Work to be completed: Every line below that holds the string "icon" must be copied.

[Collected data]
○ ○ ○ ○ ○

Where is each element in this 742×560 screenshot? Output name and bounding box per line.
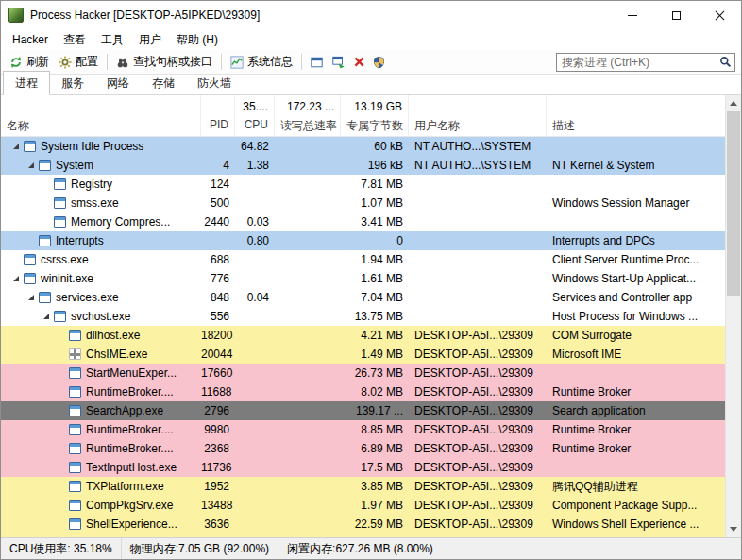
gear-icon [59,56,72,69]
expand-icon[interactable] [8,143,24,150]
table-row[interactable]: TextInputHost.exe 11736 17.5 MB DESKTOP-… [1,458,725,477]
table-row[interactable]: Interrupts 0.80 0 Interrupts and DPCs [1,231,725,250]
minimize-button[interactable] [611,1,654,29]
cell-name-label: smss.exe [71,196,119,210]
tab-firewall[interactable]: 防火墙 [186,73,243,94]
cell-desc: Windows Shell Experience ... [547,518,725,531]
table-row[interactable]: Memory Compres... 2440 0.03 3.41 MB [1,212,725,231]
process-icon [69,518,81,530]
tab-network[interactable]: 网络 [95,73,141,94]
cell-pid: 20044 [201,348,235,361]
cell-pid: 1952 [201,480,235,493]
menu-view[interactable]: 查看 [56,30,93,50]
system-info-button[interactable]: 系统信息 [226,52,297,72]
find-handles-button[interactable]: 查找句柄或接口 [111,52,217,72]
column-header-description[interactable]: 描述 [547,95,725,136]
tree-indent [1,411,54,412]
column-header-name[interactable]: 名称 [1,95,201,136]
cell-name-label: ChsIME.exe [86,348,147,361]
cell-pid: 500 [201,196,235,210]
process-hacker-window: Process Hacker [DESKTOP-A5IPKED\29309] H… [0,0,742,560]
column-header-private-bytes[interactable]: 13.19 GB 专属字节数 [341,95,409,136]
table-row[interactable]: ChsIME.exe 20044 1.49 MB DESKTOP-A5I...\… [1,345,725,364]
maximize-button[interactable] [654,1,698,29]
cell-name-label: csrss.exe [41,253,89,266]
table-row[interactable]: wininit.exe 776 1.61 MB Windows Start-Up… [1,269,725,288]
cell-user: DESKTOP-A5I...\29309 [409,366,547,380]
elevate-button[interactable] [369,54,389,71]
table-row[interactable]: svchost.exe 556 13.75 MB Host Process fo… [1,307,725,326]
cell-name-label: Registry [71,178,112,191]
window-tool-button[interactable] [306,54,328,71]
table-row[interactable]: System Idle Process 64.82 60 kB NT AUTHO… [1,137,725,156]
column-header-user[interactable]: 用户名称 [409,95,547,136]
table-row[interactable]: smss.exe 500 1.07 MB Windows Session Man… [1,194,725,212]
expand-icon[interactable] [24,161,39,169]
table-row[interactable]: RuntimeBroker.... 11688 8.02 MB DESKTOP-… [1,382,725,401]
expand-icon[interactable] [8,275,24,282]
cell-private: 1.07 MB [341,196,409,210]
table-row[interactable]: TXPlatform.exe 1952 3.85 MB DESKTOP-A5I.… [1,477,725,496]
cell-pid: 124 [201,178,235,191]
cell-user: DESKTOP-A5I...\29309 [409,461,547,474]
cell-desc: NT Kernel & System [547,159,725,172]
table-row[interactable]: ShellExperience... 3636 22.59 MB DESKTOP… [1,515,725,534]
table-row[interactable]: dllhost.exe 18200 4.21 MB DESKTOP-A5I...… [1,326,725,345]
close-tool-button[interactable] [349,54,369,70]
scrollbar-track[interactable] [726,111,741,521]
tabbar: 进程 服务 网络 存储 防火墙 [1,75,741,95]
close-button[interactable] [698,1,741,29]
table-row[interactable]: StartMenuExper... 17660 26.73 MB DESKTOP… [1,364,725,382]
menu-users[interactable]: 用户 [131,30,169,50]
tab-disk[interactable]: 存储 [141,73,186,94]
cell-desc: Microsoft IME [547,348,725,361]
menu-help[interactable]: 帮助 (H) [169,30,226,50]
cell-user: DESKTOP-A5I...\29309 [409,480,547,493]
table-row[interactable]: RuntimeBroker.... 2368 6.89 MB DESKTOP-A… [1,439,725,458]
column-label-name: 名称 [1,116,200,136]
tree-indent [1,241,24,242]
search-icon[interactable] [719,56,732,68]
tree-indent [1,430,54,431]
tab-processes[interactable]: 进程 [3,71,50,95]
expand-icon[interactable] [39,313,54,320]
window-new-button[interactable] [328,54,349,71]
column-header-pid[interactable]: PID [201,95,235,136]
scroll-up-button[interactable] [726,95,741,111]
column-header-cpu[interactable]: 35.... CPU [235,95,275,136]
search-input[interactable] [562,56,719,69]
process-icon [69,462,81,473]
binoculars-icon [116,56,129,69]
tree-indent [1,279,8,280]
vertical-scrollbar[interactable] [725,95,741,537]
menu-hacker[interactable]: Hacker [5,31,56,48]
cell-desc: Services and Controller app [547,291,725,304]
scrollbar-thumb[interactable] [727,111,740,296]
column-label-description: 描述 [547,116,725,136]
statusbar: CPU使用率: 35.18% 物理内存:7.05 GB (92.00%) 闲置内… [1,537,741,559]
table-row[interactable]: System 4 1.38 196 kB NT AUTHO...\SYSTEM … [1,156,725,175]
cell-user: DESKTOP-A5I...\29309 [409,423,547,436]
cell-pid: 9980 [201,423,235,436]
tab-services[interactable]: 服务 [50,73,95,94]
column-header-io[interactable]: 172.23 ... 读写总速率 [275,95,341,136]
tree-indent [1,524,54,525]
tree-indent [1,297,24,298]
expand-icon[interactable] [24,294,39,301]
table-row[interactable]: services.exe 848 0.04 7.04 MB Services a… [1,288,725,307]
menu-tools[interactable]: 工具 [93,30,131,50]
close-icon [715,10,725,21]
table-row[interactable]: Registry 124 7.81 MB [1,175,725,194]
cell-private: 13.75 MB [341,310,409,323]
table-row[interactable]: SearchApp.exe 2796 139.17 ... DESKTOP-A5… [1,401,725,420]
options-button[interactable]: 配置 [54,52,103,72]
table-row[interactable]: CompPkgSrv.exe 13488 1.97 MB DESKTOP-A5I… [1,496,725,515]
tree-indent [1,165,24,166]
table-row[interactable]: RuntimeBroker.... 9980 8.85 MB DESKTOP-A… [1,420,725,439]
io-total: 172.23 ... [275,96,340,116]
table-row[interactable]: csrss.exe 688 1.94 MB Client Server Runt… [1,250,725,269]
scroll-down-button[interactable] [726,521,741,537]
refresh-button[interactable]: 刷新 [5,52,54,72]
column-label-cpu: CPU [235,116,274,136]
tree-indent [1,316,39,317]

○ ○ ○ ○ ○

Finished exercise:
gear-icon [59,56,72,69]
expand-icon[interactable] [8,143,24,150]
process-icon [69,518,81,530]
expand-icon[interactable] [24,161,39,169]
expand-icon[interactable] [8,275,24,282]
search-icon[interactable] [719,56,732,68]
expand-icon[interactable] [39,313,54,320]
process-icon [69,462,81,473]
binoculars-icon [116,56,129,69]
expand-icon[interactable] [24,294,39,301]
close-icon [715,10,725,21]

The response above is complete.